Monday, October 24, 2005

Taking Leadership in Response to the Religious Right

The Religious Right rose to power while most of the nation remained somnambulant. Books and articles were written; film documentaries broadcast; and activist and scholarly seminars and conferences held -- but most of our leading institutions have had little to no response. Fortunately, this is changing. Leaders of major religious and secular institutions are beginning to speak out -- and to lead their institutions into the central struggles of our time.

Last week Rev. John Thomas, president of the United Church of Christ, spoke out against the attacks on the mainline churches -- including his own. This week, Dr. Hunter Rawlings, interim president of Cornell University called on the Cornell community to address the "invasion of science by intelligent design."

According to an account of his speech by Susan Lang of Cornell news service, Rawlings' call came in his first "State of the University" address since becoming interim president in June.

Read on. Meet Hunter Rawlings: professor of classics; hero of constitutional democracy; and role model for how university leaders can and must respond in this era of theocratic creep in American public life. Here is an excerpt from Lang's report.
Rawlings said, "I.D. [intelligent design] is not valid as science... I.D. is a subjective concept.... a religious belief masquerading as a secular idea. It is neither clearly identified as a proposition of faith nor supported by other rationally based arguments." Advocates of I.D. voice a creationist argument that some features of the natural world are so "irreducibly complex" that they must have required a creator, or an "intelligent designer."

I.D. is, he said, "a matter of great significance to Cornell and to this country as a whole ... a matter ... so urgent that I felt it imperative to take it on for this State of the University Address." The packed auditorium gave Rawlings a lengthy standing ovation at the conclusion of his address.

"I am convinced that the political movement seeking to inject religion into state policy and our schools is serious enough to require our collective time and attention," he said. As such, he asked that Cornell's three task forces -- on the life sciences, on digital information and on sustainability -- consider how to confront such questions as "how to separate information from knowledge and knowledge from ideology; how to understand and address the ethical dilemmas and anxieties that scientific discovery has produced; and how to assess the influence of secular humanism on culture and society."

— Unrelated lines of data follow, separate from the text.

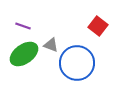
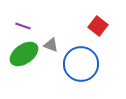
blue circle: moved 4 px right, 1 px down
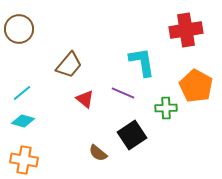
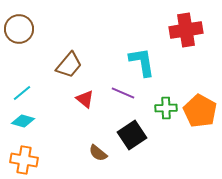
orange pentagon: moved 4 px right, 25 px down
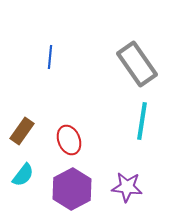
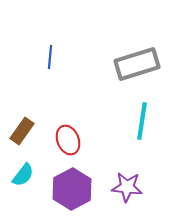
gray rectangle: rotated 72 degrees counterclockwise
red ellipse: moved 1 px left
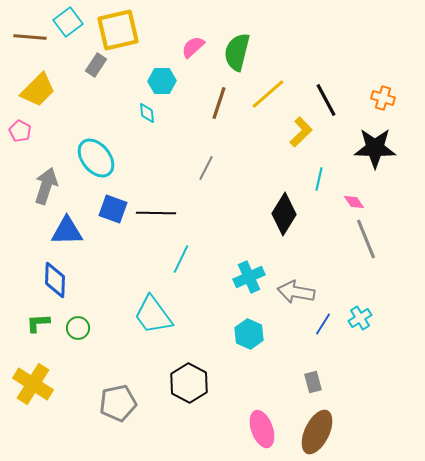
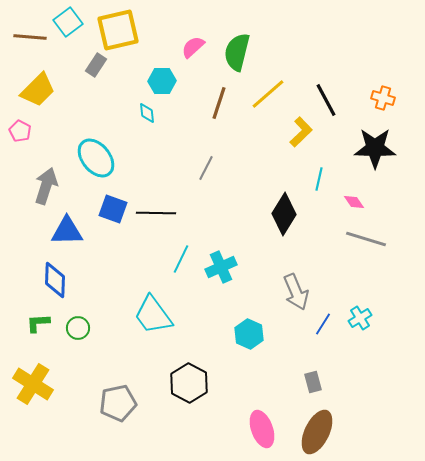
gray line at (366, 239): rotated 51 degrees counterclockwise
cyan cross at (249, 277): moved 28 px left, 10 px up
gray arrow at (296, 292): rotated 123 degrees counterclockwise
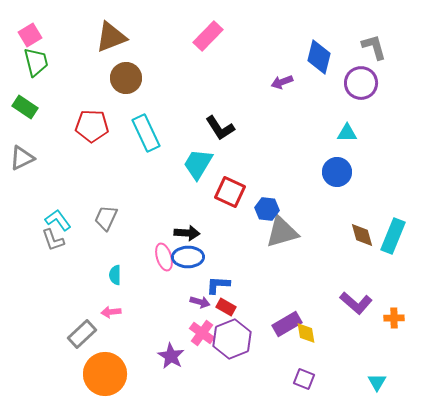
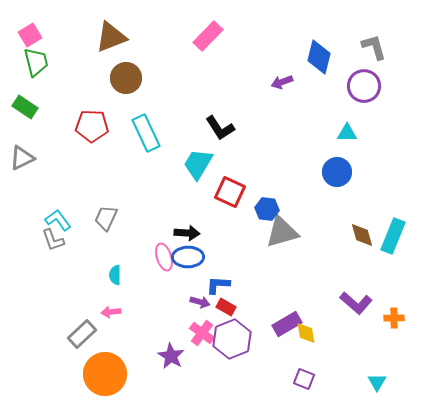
purple circle at (361, 83): moved 3 px right, 3 px down
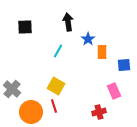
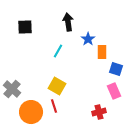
blue square: moved 8 px left, 4 px down; rotated 24 degrees clockwise
yellow square: moved 1 px right
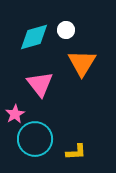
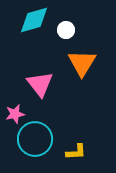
cyan diamond: moved 17 px up
pink star: rotated 18 degrees clockwise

He said that Cornell, which some refer to as the world's land-grant university, is in a unique position to bring humanists, social scientists and scientists together to "venture outside the campus to help the American public sort through these complex issues. I ask them to help a wide audience understand what kinds of theories, arguments and conclusions deserve a place in the academy -- and why it isn't always a good idea to 'teach the controversies.' When professors tend only to their own disciplinary gardens, public discourse is seriously undernourished," he said.

In his address, Rawlings first reviewed how the I.D. issue is playing out across the country, with disputes about evolution making news in at least 20 states and numerous school districts. He then recounted the controversy historically, with Darwin publishing his groundbreaking book, "On the Origin of Species by Means of Natural Selection," in 1860; the 1925 Scopes trial that deterred anti-evolution legislation pending in 16 states at the time; and the 1987 Supreme Court ruling that ruled as invalid Louisiana's "Creationism Act" that would have forbade teaching evolution in public schools. Now the controversy is back full throttle in a highly polarized nation, Rawlings said, challenging again what is taught in schools and universities.

Rawlings then reviewed how Ezra Cornell and Andrew Dickson White, Cornell's first president, were definitive about the issue when they created the first "American" university. Rawlings quoted White as writing that the institution "should be under the control of no political party and of no single religious sect." Rawlings then quoted from a letter Ezra Cornell had placed in Sage Hall's cornerstone in 1873, and unearthed just a few years ago...."

Rawlings' quote from Ezra Cornell's letter well summarizes the role of religion in a secular institution and a secular society. Cornell warned "that the principal danger, and I say almost the only danger I see in the future to be encountered by the friends of education, and by all lovers of true liberty is that which may arise from sectarian strife. From these halls, sectarianism must be forever excluded, all students must be left free to worship God, as their conscience shall dictate, and all persons of any creed or all creeds must find free and easy access, and a hearty and equal welcome, to the educational facilities possessed by the Cornell University.....".